What does this PR do?

Existing OVWeightQuantizationConfig is now intended only for weight compression and the new OVQuantizationConfig is used for full quantization.
Parameters for inner nncf.quantize() call should from now on be given by providing an instance of OVQuantizationConfig to OVQuantizer.quantize() via OVConfig.
The config objects are serializable, but the saved quantization config is intended only for information purposes. It can't be loaded and used for quantization again. This is because it may contain some custom objects, like instances of nncf.Dataset or transformers.PreTrainedTokenizer, which can't be serialized so they are omitted during serialization.
The previously used DEFAULT_QUANTIZATION_CONFIG is moved to trainer.py where its only usage currently is.
Added a test for quantization config serialization. Updated all other quantization tests to be aligned with the new format.

Before submitting

This PR fixes a typo or improves the docs (you can dismiss the other checks if that's the case).
Did you make sure to update the documentation with your changes?
Did you write any new necessary tests?

HuggingFaceDocBuilderDev · 2024-03-27T15:32:53Z

The docs for this PR live here. All of your documentation changes will be reflected on that endpoint. The docs are available until 30 days after the last update.

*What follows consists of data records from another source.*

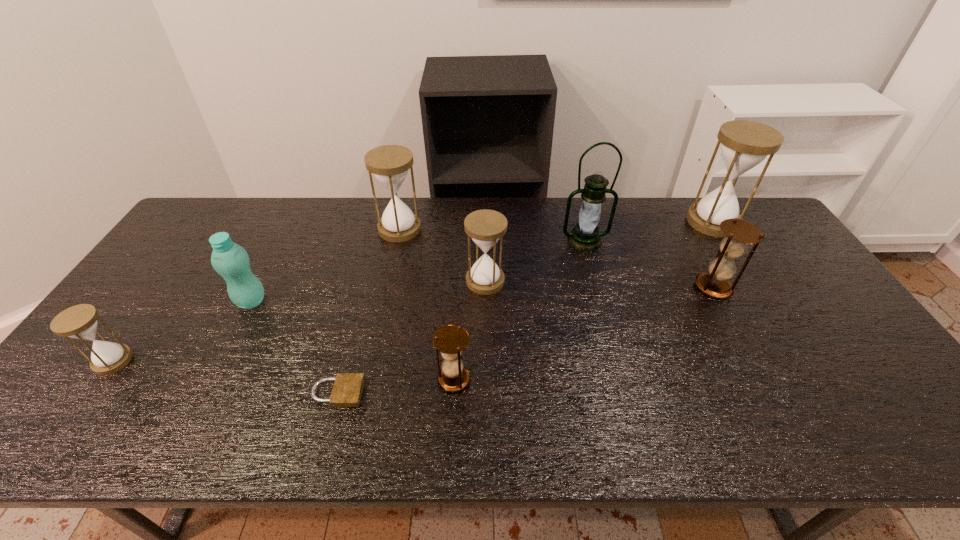 The width and height of the screenshot is (960, 540). In order to click on the farther brown hourglass in this screenshot , I will do `click(739, 233)`.

Where is `the leftmost object`? the leftmost object is located at coordinates click(80, 322).

Find the location of a particular element. The width and height of the screenshot is (960, 540). the leftmost hourglass is located at coordinates (80, 322).

The height and width of the screenshot is (540, 960). What are the coordinates of `the nearer brown hourglass` in the screenshot? It's located at (451, 340).

This screenshot has height=540, width=960. Identify the location of the smaller brown hourglass. (451, 340).

Identify the location of the shortest object. This screenshot has height=540, width=960. (347, 390).

The width and height of the screenshot is (960, 540). In order to click on vacant position located on the side where the lantern emits light in this screenshot , I will do (592, 268).

Locate an element on the screen. The width and height of the screenshot is (960, 540). vacant space located 0.050m on the left of the biggest white hourglass is located at coordinates [673, 221].

Find the location of a particular element. free space located on the right of the fifth hourglass from right to left is located at coordinates 492,229.

The image size is (960, 540). What are the coordinates of `vacant region located on the front of the eighth object from right to left` in the screenshot? It's located at point(210,381). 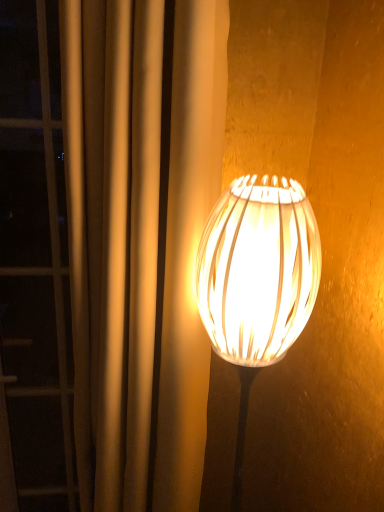 Question: Should I look upward or downward to see silky beige curtain at right?

Choices:
 (A) up
 (B) down

Answer: (B)

Question: Does translucent white lampshade at center have a greater width compared to silky beige curtain at right?

Choices:
 (A) no
 (B) yes

Answer: (A)

Question: From the image's perspective, is translucent white lampshade at center on top of silky beige curtain at right?

Choices:
 (A) no
 (B) yes

Answer: (A)

Question: From the image's perspective, is translucent white lampshade at center under silky beige curtain at right?

Choices:
 (A) yes
 (B) no

Answer: (A)

Question: Is translucent white lampshade at center completely or partially outside of silky beige curtain at right?

Choices:
 (A) yes
 (B) no

Answer: (A)

Question: Is translucent white lampshade at center oriented towards silky beige curtain at right?

Choices:
 (A) no
 (B) yes

Answer: (A)

Question: Would you say translucent white lampshade at center contains silky beige curtain at right?

Choices:
 (A) no
 (B) yes

Answer: (A)

Question: From the image's perspective, is silky beige curtain at right located beneath translucent white lampshade at center?

Choices:
 (A) no
 (B) yes

Answer: (A)

Question: From the image's perspective, is silky beige curtain at right over translucent white lampshade at center?

Choices:
 (A) no
 (B) yes

Answer: (B)

Question: Considering the relative sizes of silky beige curtain at right and translucent white lampshade at center in the image provided, is silky beige curtain at right taller than translucent white lampshade at center?

Choices:
 (A) yes
 (B) no

Answer: (A)

Question: Is silky beige curtain at right bigger than translucent white lampshade at center?

Choices:
 (A) no
 (B) yes

Answer: (B)

Question: Is silky beige curtain at right not within translucent white lampshade at center?

Choices:
 (A) yes
 (B) no

Answer: (A)

Question: From a real-world perspective, is silky beige curtain at right physically above translucent white lampshade at center?

Choices:
 (A) yes
 (B) no

Answer: (B)

Question: In the image, is silky beige curtain at right on the left side or the right side of translucent white lampshade at center?

Choices:
 (A) right
 (B) left

Answer: (B)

optimum/intel/openvino/trainer.py

nikita-savelyevv · 2024-04-03T13:53:39Z

optimum/intel/openvino/configuration.py

-    def _enable_standard_onnx_export_option(self):
-        # This method depends on self.save_onnx_model.
-        # save_onnx_model is defaulted to false so that the final model output is
-        # in OpenVINO IR to realize performance benefit in OpenVINO runtime.
-        # True value of save_onnx_model will save a model in onnx format.
-        if (
-            isinstance(self.compression, dict)
-            and "algorithm" in self.compression
-            and self.compression["algorithm"] == "quantization"
-        ):
-            self.compression["export_to_onnx_standard_ops"] = self.save_onnx_model
-        elif isinstance(self.compression, list):
-            for i, algo_config in enumerate(self.compression):
-                if algo_config["algorithm"] == "quantization":
-                    self.compression[i]["export_to_onnx_standard_ops"] = self.save_onnx_model


Moved this logic directly to trainer.py

nikita-savelyevv · 2024-04-03T13:54:50Z

optimum/intel/openvino/configuration.py

@@ -179,22 +217,24 @@ class OVWeightQuantizationConfig(QuantizationConfigMixin):
                    using the [`~PreTrainedTokenizer.save_pretrained`] method, e.g., `./my_model_directory/`.
        dataset (`str or List[str]`, *optional*):
            The dataset used for data-aware compression or quantization with NNCF. You can provide your own dataset
-            in a list of strings or just use the one from the list ['wikitext2','c4','c4-new','ptb','ptb-new'] for LLLMs
+            in a list of strings or just use the one from the list ['wikitext','c4','c4-new','ptb','ptb-new'] for LLLMs


There is no dataset with id "wikitext2"

optimum/intel/openvino/configuration.py

nikita-savelyevv · 2024-04-03T14:02:49Z

optimum/intel/openvino/quantization.py

+        advanced_parameters=nncf.AdvancedQuantizationParameters(
+            smooth_quant_alphas=AdvancedSmoothQuantParameters(matmul=-1)
+        ),


There was a small bug here

nikita-savelyevv · 2024-04-03T14:04:11Z

tests/openvino/test_quantization.py

+            # Verify that the configuration is correctly saved and loaded
+            loaded_config = OVConfig.from_pretrained(tmp_dir)
+            self.assertEqual(ov_config.quantization_config.to_dict(), loaded_config.quantization_config)
+


Brought back after #630

nikita-savelyevv · 2024-04-04T09:18:00Z

@echarlaix @AlexKoff88 PR is ready for review

AlexKoff88

I mostly agree with the changes. @echarlaix, please take a look and merge if it is ok.

echarlaix

looks great, thanks @nikita-savelyevv

optimum/intel/openvino/configuration.py

optimum/intel/openvino/quantization.py

optimum/intel/openvino/configuration.py

nikita-savelyevv · 2024-04-11T12:14:22Z

The failed test is not caused by my changes

nikita-savelyevv · 2024-04-12T11:03:57Z

@echarlaix please review after addressed changes

echarlaix

Looks great, thanks @nikita-savelyevv

echarlaix · 2024-04-12T12:55:07Z

optimum/intel/openvino/configuration.py

+        if weight_only is True:
+            logger.warning(
+                "Trying to create an instance of `OVQuantizationConfig` with `weight_only` being True. "
+                "Please check your configuration."
+            )


why is this needed ?

Suggested change

if weight_only is True:

logger.warning(

"Trying to create an instance of `OVQuantizationConfig` with `weight_only` being True. "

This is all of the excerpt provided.